§ **WHAT YOU ARE ASKED TO DO**
For the records that follow, please set down exactly the lines between the one holding "Quiénes somos" and the one holding "laborables, de 9-14 h", inclusive, and only those.

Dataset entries
════════════════════
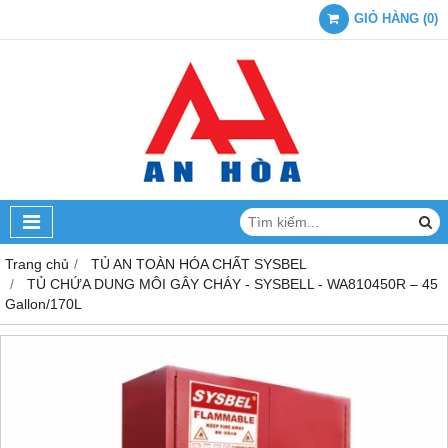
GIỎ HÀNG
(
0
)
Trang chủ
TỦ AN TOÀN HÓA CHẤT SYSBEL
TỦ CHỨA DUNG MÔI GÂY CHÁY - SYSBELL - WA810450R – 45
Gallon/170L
════════════════════
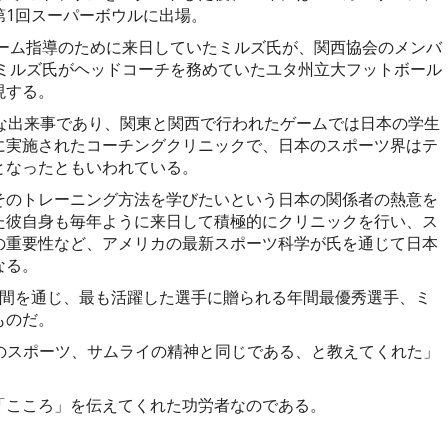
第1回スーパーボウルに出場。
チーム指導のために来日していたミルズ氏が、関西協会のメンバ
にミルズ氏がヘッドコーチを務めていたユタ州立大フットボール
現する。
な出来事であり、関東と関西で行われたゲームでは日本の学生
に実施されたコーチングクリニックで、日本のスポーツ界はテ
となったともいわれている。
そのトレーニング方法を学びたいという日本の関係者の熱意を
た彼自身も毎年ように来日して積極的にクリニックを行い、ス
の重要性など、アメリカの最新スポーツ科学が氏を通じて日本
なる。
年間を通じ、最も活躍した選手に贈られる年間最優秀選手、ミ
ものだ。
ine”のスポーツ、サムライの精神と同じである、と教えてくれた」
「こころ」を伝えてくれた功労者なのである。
════════════════════
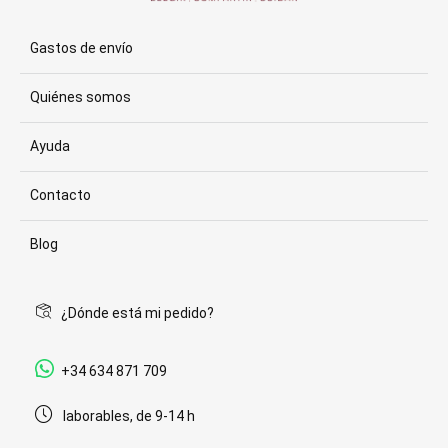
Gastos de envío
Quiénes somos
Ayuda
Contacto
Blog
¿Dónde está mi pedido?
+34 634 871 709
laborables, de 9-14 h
════════════════════
§ **EXERCISE SOLUTION**
Quiénes somos
Ayuda
Contacto
Blog
¿Dónde está mi pedido?
+34 634 871 709
laborables, de 9-14 h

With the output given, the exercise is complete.